As @Topaco pointed out, the problem was the signature format. The format of the signature in my calling context was in P1363 format. The implementation expects the signature to be ASN.1 DER Encoding for NIST P-256. Find more details here.
I've implemented a function (in collaboration with ChatGPT) to have a corresponding conversion function.

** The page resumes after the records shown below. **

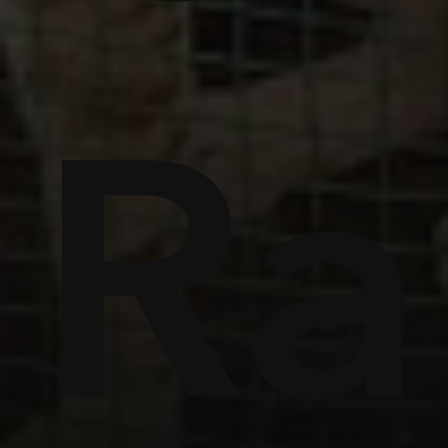
ome
Ra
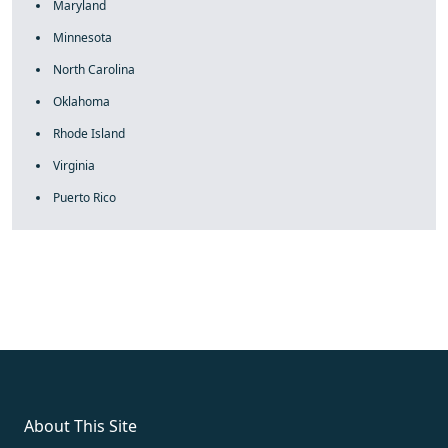
Maryland
Minnesota
North Carolina
Oklahoma
Rhode Island
Virginia
Puerto Rico
fake rolex
rolex fakes
rolex fakes
replica rolex
best replica
rolex
About This Site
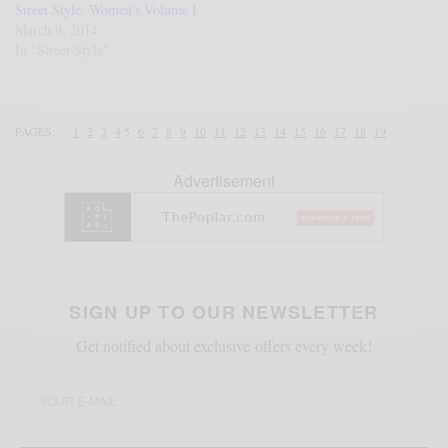
Street Style: Women’s Volume I
March 9, 2014
In "Street Style"
PAGES:
1
2
3
4
5
6
7
8
9
10
11
12
13
14
15
16
17
18
19
Advertisement
SIGN UP TO OUR NEWSLETTER
Get notified about exclusive offers every week!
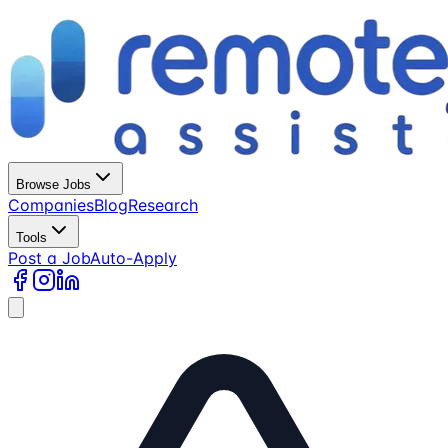
Browse Jobs
Companies
Blog
Research
Tools
Post a Job
Auto-Apply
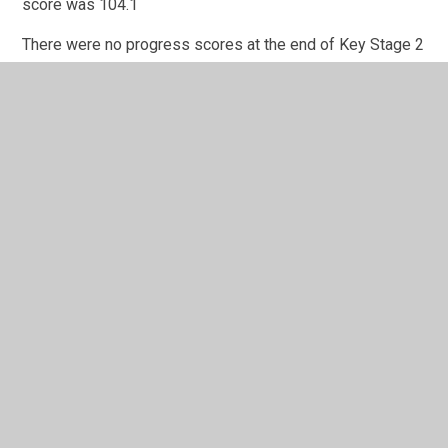
score was 104.1
There were no progress scores at the end of Key Stage 2
this year due to this cohort not taking statutory Key Stage
1 tests at the end of 2020.
In This Section
2017-18 Performance Data
2018-19 Performance Data (carried forward due
to Covid19)
2021-22 Performance Data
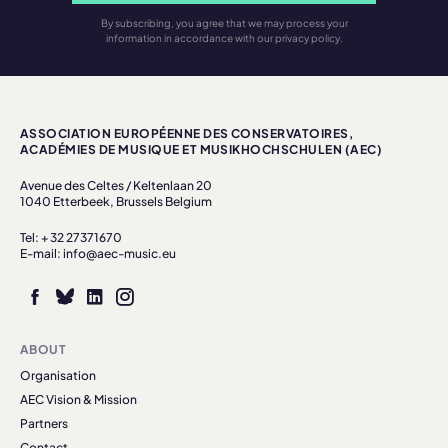
By subscribing, you agree that we may process your
information in accordance with our privacy policy.
ASSOCIATION EUROPÉENNE DES CONSERVATOIRES,
ACADÉMIES DE MUSIQUE ET MUSIKHOCHSCHULEN (AEC)
Avenue des Celtes / Keltenlaan 20
1040 Etterbeek, Brussels Belgium
Tel: + 32 27371670
E-mail: info@aec-music.eu
ABOUT
Organisation
AEC Vision & Mission
Partners
Contact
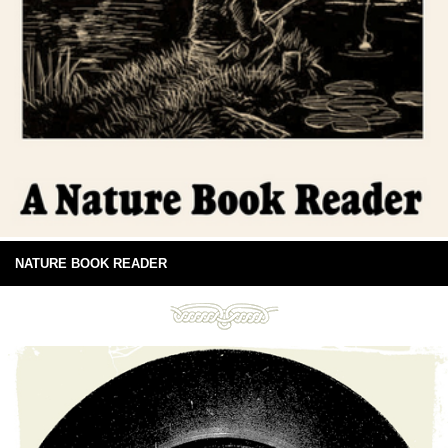
NATURE BOOK READER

std::vector<uint8_t> convert_p1363_to_der(const std::array<uint8_t, 64>& signature) {
std::unique_ptr<ECDSA_SIG, decltype(&ECDSA_SIG_free)> ecdsa_sig{ECDSA_SIG_new(), ECDSA_SIG_free};
using BigNumUniquePtr = std::unique_ptr<BIGNUM, decltype(&BN_free)>;
BigNumUniquePtr r{BN_bin2bn(signature.data(), 32, nullptr), BN_free};
BigNumUniquePtr s{BN_bin2bn(signature.data() + 32, 32, nullptr), BN_free};
if (!r || !s || !ecdsa_sig) {
std::cerr << "Failed to convert ECDSA_SIG to DER" << std::endl;
return {};
}
ECDSA_SIG_set0(ecdsa_sig.get(), r.release(), s.release());
std::vector<std::uint8_t> der(72);
auto* derPtr{der.data()};
int der_size{i2d_ECDSA_SIG(ecdsa_sig.get(), &derPtr)};
if (der_size < 0) {
std::cerr << "Failed to convert ECDSA_SIG to DER" << std::endl;
return {};
}
der.resize(der_size);
return der;
}
My calling context looks like this now:
std::array<std::uint8_t, 33> pk{0x03, 0x03, 0xB2, 0xCE, 0x64, 0xBC, 0x20, 0x7B, 0xDD, 0x8B, 0xC4, 0xDF, 0x85, 0x91, 0x87, 0xFC, 0xB6, 0x86, 0x32, 0x0D, 0x63, 0xFF, 0xA0, 0x91, 0x41, 0x0F, 0xC1, 0x58, 0xFB, 0xB7, 0x79, 0x80, 0xEA};
std::array<std::uint8_t, 64> ds{0xF8, 0xCD, 0x88, 0x29, 0x9F, 0xA4, 0x60, 0x58, 0x00, 0x20, 0x7B, 0xFE, 0xBE, 0xAC, 0x55, 0x02, 0x40, 0x53, 0xF3, 0x0F, 0x7C, 0x69, 0xB3, 0x5C, 0x15, 0xE6, 0x08, 0x00, 0xAC, 0x3B, 0x6F, 0xE3, 0xED, 0x06, 0x39, 0x95, 0x2F, 0x7B, 0x02, 0x8D, 0x86, 0x86, 0x74, 0x45, 0x96, 0x1F, 0xFE, 0x94, 0xFB, 0x22, 0x6B, 0xFF, 0x70, 0x06, 0xE0, 0xC4, 0x51, 0xEE, 0x3F, 0x87, 0x28, 0xC1, 0x77, 0xFB};
std::array<std::uint8_t, 29> m{0x82, 0x10, 0x49, 0x22, 0x04, 0xE0, 0x60, 0x61, 0x0B, 0xDF, 0x26, 0xD7, 0x7B, 0x5B, 0xF8, 0xC9, 0xCB, 0xFC, 0xF7, 0x04, 0x22, 0x08, 0x14, 0x75, 0xFD, 0x44, 0x5D, 0xF0, 0xFF};
// THIS CALL IS NEW
auto dsAsDer{convert_p1363_to_der(ds)};
// Load public key
EVP_PKEY* pkey = load_public_key(pk.data(), pk.size());
if (!pkey) {
std::cerr << "Failed to load public key" << std::endl;
return;
}
// Verify signature - USING SIGNATURE IN DER FORMAT HERE
bool is_valid = verify_signature(pkey, m.data(), m.size(), dsAsDer.data(), dsAsDer.size()); ds.size());
if (is_valid) {
std::cout << "Signature is valid" << std::endl;
} else {
std::cout << "Signature is invalid" << std::endl;
}
// Tidy up public key
EVP_PKEY_free(pkey);
Please feel free to hijack this answer, modify it and repost it. I'll delete this post and accept the best answer. I've only limited knowledge about libcrypto so far and relying on experienced input. When one might give more details about the different signature formats or a better implementation I'd appreciate that.